6 Things Hitler Ruined (besides half of Europe) - 4/19/12
Been meaning to do this post for a while, specifically for 4/20 (Hitler's birthday... and yet another thing he ruined, at least until marijuana took it back). Originally there were plans for an even more thorough version... but I got lazy. Nonetheless...

As you may know, Hitler was kind of a dick. Besides almost single-handedly dragging half the world into a war that killed over 60 million people, he was also responsible for the murders of over half the world’s Jewish people and almost all of the world’s gypsies, save for Brad Pitt’s family in Snatch. Pitt would later go on to get revenge on Hitler in another movie.

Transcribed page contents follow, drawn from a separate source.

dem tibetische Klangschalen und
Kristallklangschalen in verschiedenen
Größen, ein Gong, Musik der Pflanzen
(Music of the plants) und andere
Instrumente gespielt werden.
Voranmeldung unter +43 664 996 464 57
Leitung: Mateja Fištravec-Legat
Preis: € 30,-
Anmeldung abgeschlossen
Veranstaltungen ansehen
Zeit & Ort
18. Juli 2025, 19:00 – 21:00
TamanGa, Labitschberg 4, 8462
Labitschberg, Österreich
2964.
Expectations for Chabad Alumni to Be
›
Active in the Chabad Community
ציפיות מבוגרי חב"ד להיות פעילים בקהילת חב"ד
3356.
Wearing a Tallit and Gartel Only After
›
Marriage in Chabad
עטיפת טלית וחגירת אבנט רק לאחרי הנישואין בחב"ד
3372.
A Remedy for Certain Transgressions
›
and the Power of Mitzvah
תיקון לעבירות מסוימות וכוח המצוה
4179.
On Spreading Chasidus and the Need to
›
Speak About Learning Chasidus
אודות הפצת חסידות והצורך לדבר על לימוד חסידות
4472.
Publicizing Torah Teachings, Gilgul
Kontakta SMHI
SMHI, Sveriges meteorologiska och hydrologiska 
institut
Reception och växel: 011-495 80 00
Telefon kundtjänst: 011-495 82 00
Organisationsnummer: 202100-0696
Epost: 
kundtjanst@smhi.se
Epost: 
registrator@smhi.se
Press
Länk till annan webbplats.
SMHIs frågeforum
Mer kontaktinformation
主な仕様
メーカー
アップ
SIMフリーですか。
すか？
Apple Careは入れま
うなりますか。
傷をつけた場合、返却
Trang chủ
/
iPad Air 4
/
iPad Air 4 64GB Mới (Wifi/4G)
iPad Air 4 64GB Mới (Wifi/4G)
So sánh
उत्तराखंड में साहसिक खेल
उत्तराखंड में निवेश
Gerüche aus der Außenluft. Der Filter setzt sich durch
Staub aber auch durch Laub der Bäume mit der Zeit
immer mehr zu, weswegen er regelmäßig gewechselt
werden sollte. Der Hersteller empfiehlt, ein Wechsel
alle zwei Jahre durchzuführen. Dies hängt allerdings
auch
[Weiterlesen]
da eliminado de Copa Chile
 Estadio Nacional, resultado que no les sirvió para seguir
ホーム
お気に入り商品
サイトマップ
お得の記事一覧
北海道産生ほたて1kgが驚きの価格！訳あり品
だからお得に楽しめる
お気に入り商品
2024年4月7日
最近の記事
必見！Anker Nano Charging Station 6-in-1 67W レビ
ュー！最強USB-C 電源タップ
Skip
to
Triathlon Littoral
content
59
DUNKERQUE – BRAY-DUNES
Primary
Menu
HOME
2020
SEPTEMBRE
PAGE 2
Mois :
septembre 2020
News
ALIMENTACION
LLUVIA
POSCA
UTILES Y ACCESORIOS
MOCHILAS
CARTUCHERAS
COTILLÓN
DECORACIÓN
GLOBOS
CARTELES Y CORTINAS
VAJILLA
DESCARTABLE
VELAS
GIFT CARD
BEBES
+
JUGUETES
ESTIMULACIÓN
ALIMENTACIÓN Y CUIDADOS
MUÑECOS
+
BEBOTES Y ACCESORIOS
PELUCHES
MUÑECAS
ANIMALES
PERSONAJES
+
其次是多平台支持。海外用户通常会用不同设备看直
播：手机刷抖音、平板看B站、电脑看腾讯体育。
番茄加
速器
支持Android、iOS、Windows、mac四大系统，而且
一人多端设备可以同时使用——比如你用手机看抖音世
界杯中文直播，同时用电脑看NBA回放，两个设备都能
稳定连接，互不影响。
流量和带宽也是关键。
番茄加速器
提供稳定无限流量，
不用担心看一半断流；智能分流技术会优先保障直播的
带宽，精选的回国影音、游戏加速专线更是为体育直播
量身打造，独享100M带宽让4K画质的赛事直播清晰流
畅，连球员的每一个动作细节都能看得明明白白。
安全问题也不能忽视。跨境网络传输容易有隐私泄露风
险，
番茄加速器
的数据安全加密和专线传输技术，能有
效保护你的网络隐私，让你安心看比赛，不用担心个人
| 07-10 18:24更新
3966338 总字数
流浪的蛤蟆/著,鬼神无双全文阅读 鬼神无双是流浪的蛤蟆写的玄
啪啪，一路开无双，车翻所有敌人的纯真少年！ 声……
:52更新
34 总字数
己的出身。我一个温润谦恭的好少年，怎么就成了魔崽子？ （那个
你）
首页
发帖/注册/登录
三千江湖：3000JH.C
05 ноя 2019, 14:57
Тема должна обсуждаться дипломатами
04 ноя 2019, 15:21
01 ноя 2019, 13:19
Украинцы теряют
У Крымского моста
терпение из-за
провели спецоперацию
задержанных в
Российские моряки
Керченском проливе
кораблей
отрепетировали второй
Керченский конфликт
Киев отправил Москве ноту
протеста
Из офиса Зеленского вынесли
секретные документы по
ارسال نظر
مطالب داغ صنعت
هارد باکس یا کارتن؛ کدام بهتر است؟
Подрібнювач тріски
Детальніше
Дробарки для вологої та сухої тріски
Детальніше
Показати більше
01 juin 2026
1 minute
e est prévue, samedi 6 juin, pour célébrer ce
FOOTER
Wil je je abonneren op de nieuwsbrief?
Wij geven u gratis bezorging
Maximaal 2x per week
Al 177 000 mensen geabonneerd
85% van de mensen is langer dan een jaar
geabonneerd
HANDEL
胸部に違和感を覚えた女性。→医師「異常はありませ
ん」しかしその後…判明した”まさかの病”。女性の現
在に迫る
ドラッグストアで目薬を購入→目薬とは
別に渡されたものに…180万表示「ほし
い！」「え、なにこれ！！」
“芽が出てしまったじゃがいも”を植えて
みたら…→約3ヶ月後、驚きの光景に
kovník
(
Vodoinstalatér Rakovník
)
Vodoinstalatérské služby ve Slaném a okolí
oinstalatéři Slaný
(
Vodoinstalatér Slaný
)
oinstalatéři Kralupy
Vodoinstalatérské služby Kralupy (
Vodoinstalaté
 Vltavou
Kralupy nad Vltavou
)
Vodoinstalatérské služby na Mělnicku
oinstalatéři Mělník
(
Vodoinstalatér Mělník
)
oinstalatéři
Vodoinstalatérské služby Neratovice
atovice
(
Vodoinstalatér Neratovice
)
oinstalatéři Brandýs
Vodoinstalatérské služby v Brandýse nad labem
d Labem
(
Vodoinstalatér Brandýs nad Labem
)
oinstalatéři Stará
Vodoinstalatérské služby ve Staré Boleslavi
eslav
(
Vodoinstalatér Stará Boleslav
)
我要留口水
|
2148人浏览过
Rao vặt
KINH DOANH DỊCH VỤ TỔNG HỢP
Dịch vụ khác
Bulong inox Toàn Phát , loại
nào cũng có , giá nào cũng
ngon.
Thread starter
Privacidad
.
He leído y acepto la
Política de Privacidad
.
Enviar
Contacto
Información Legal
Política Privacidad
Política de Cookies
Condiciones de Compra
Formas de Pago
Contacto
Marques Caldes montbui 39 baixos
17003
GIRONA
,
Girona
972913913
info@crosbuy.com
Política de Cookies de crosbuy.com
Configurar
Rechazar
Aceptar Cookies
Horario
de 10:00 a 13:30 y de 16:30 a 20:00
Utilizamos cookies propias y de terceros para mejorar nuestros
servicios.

But lives weren’t the only thing Hitler ruined. From fashion to facial hair, pretty much everything people could associate with Hitler saw its reputation evaporate in cloud of crap after the dictator was properly vilified.

Let's begin, shall we?

1) The Toothbrush Mustache

A popular mustache style in the early 1900’s, this rectangular lip-warmer took a dive in popularity after Hitler shot himself through his. And it's never really made a comeback since, despite the efforts of Oliver Hardy, Cosmo G. Spacely, and Michael Jordan in that Hanes Commercial a few years ago.


2) The Swastika

Originally a symbol of good luck and prosperity in Asia and other places. Now it just reminds me of melting Nazi faces and Raiders of the Lost Arc.

3) Viking Iconology

Now, Hitler didn’t actually fight Vikings, if he did, he surely would have lost sooner, and history would have been a lot more awesome. But at the Viking Museum in Stockholm (yes, such a place exists), there’s an exhibit about how the proud image of the Aryan Scandinavian Viking warrior was tarnished forever by the propaganda targeting Finnish young men.

4) The name Adolf

Not surprisingly, takes a huge dive right around 1945.


5) The German Hero Narrative

This gets a little film-nerdy, but Christopher Vogler talks about this in The Writer’s Journey, how German Cinema saw a shift away from active heroes to more reluctant protagonists following the atrocities of WWII. Basically, it wasn’t cool to have a main character go looking for a fight anymore. Especially not against defenseless Jewish antogonists.

6) Nietzsche

Whether or not Hitler actually READ much Nietzsche, it’s certainly hard to think about the philosopher these days without images of Nazi supermen (whose only weakness is kryptonite... and cyanide capsules) and master races. But Ricky Gervais does a great routine on this, so at least THAT good came out of it...


So thanks a lot, Hitler. A bunch of perfectly good things you ruined... not even mentioning Jodhpurs, Jackboots and the Roman Salute. Oh yeah, and those 6,000,000+ lives.

I also heard that Hitler ruined Nickelback for everybody.